Bond J A, Himmelstein M W, Medinsky M A
Chemical Industry Institute of Toxicology, Research Triangle Park, NC 27709-2137, USA.
Int Arch Occup Environ Health. 1996;68(6):415-20. doi: 10.1007/BF00377862.
The National Research Council (NRC) recently published a report. Science and Judgment in Risk Assessment, that critiqued the current approaches to characterizing human cancer risks from exposure to chemicals. One issue raised in the report relates to the use of default options for quantitation of cancer risks. Default options are general guidelines that can be used for risk assessment when specific information about a chemical is absent. Research on 1,3-butadiene represents an interesting case study in which existing knowledge on this chemical indicates that two default options may no longer be tenable: (1) humans are as sensitive as the most sensitive animal species, and (2) the rate of metabolism is a function of body surface area rather than inherent species differences in metabolic capacity. Butadiene, a major commodity chemical used in the production of synthetic rubber, is listed as one of 189 hazardous air pollutants under the 1990 Clean Air Act Amendments. Butadiene is a carcinogen in rats and mice, with mice being substantially more sensitive than rats. The extent to which butadiene poses a cancer risk to humans exposed to this chemical is uncertain. Butadiene requires metabolic activation to DNA-reactive epoxides to exert its mutagenic and carcinogenic effects. Research is directed toward obtaining a better understanding of the cancer risks of butadiene in humans by evaluating species-dependent differences in the formation of the toxic butadiene epoxide metabolites, epoxybutene and diepoxybutane. The data include in-vitro studies on butadiene metabolism using tissues from humans, rats, and mice as well as experimental data and physiological model predictions for butadiene in blood and butadiene epoxides in blood, lung, and liver after exposure of rats and mice to inhaled butadiene. The findings suggest that humans are more like rats and less like mice regarding the formation of butadiene epoxides. The research approach employed can be a useful strategy for developing mechanistic and toxicokinetic data to supplant default options used in carcinogen risk assessments for butadiene.

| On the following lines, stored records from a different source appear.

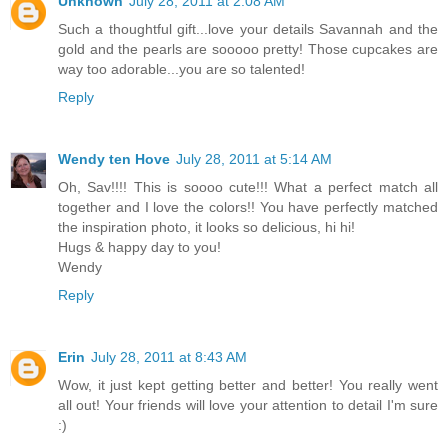
Unknown
July 28, 2011 at 2:08 AM
Such a thoughtful gift...love your details Savannah and the
gold and the pearls are sooooo pretty! Those cupcakes are
way too adorable...you are so talented!
Reply
Wendy ten Hove
July 28, 2011 at 5:14 AM
Oh, Sav!!!! This is soooo cute!!! What a perfect match all
together and I love the colors!! You have perfectly matched
the inspiration photo, it looks so delicious, hi hi!
Hugs & happy day to you!
Wendy
Reply
Erin
July 28, 2011 at 8:43 AM
Wow, it just kept getting better and better! You really went
all out! Your friends will love your attention to detail I'm sure
:)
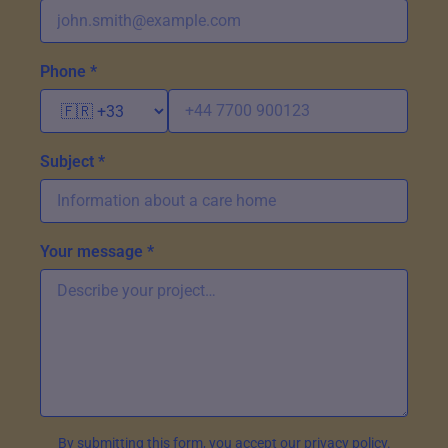
Phone *
Subject *
Your message *
By submitting this form, you accept our privacy policy.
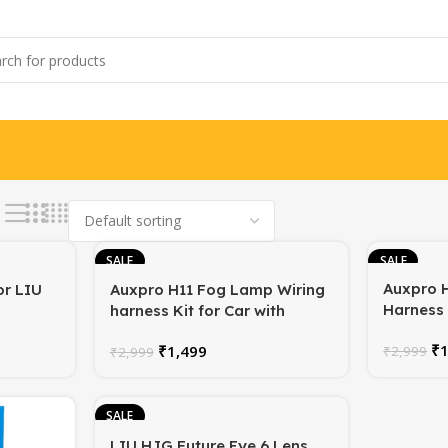
SALE
SALE
Auxpro 
or LIU
Auxpro H11 Fog Lamp Wiring
Harness 
harness Kit for Car with
Switch | 
Switch | Competable with H8
₹
₹
1,499
Plug-and
₹
2,999
H9 H10 H11 880 881 890 891
₹
2,999
Year Wa
800 802 Lamps | 1 Year
Warranty
SALE
LIU HJG Future Eye 6 Lens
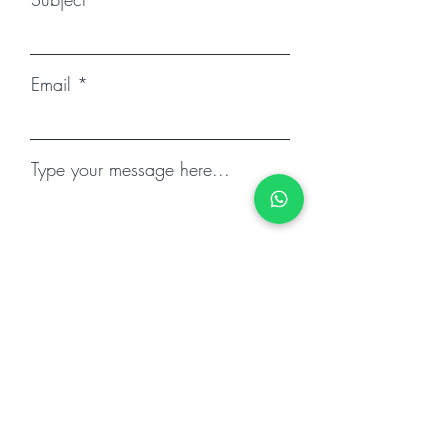
Email
Type your message here...
Submit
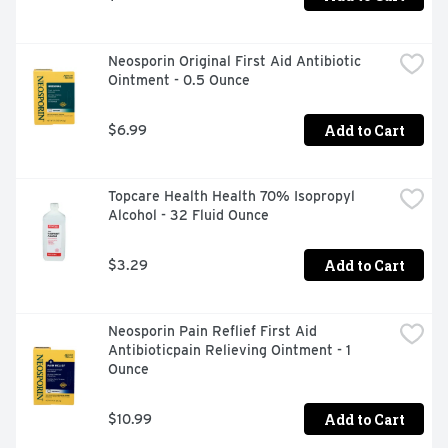
Neosporin Original First Aid Antibiotic 
Ointment - 0.5 Ounce
Add to Cart
$6.99
Topcare Health Health 70% Isopropyl 
Alcohol - 32 Fluid Ounce
Add to Cart
$3.29
Neosporin Pain Reflief First Aid 
Antibioticpain Relieving Ointment - 1 
Ounce
Add to Cart
$10.99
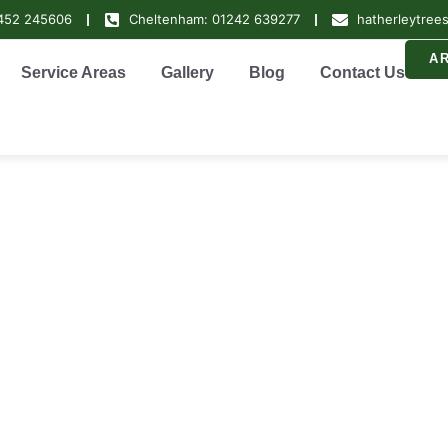
1452 245606
Cheltenham: 01242 639277
hatherleytree
A
Service Areas
Gallery
Blog
Contact Us
Surgeons Ciren
rdeners Cirenc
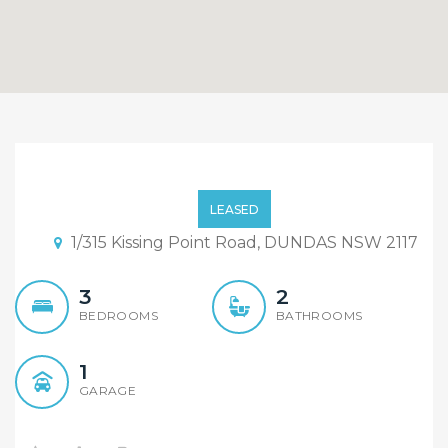
Quiet and Convenience
Townhouse in Dundas
LEASED
1/315 Kissing Point Road, DUNDAS NSW 2117
3
2
BEDROOMS
BATHROOMS
1
GARAGE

美国国家研究委员会(NRC)最近发表了一份名为《风险评估中的科学与判断》的报告,该报告对当前从接触化学物质来确定人类癌症风险的方法提出了批评。报告中提出的一个问题涉及在癌症风险定量时使用默认选项。默认选项是一些通用指南,当缺乏某种化学物质的具体信息时,可用于风险评估。对1,3 - 丁二烯的研究是一个有趣的案例,关于这种化学物质的现有知识表明,两个默认选项可能不再成立:(1)人类与最敏感的动物物种一样敏感;(2)代谢速率是体表面积的函数,而不是代谢能力的固有物种差异。丁二烯是用于生产合成橡胶的一种主要化工原料,根据1990年《清洁空气法修正案》,它被列为189种有害空气污染物之一。丁二烯在大鼠和小鼠中是致癌物,小鼠比大鼠对其更为敏感。丁二烯对接触该化学物质的人类构成癌症风险的程度尚不确定。丁二烯需要代谢激活生成具有DNA反应性的环氧化物才能发挥其致突变和致癌作用。研究旨在通过评估有毒的丁二烯环氧化物代谢物环氧丁烯和1,2 - 二环氧丁烷形成过程中的物种依赖性差异,更好地了解丁二烯对人类的癌症风险。这些数据包括使用来自人类、大鼠和小鼠的组织进行的丁二烯代谢体外研究,以及大鼠和小鼠吸入丁二烯后血液中丁二烯和血液、肺和肝脏中丁二烯环氧化物的实验数据和生理模型预测。研究结果表明,在丁二烯环氧化物的形成方面,人类更像大鼠而不像小鼠。所采用的研究方法可能是一种有用的策略,可用于生成机制和毒代动力学数据,以取代丁二烯致癌物风险评估中使用的默认选项。